St. Patrick was not Irish -- he was a Roman, and his name was Patricious Magonus. (His father was Calpurnius, a tax collector, and his mother was English.) The family lived in Britain in the fifth century.
Their district was raided by pirates when Patricious was 16, and he was part of a group taken to Ireland and sold into slavery. He spent the next six years working as a swineherd, praying for freedom, and finally escaped.
During his captivity, he had developed a love of Ireland and its people. He went on to become a priest, then a bishop, and returned to do missionary work there. He is credited with converting the Irish from paganism to Christianity. According to legend, Patrick drove the snakes of Ireland into the sea, and used a green shamrock to explain the Trinity (Father, Son and Holy Ghost) to the Irish.

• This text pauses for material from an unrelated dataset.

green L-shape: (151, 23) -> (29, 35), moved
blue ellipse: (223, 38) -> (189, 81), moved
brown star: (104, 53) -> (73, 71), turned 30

Centuries later, the first St. Patrick's Day celebration in the United States was held in 1737 in Boston, which had the largest Irish population in the United States.
Today, more than 100 cities across the nation celebrate St. Patrick's Day with parades, songfests, food and drink. The Chicago River in Chicago is dyed green by Midwestern leprechauns.
Irish-Americans celebrate St. Patrick's Day by wearing shamrocks, or something else green. I have a large green shamrock-shaped pin on which is printed "KISS ME -- I'M IRISH," because, as the saying goes, "On St. Patrick's Day, EVERYONE is a little bit Irish."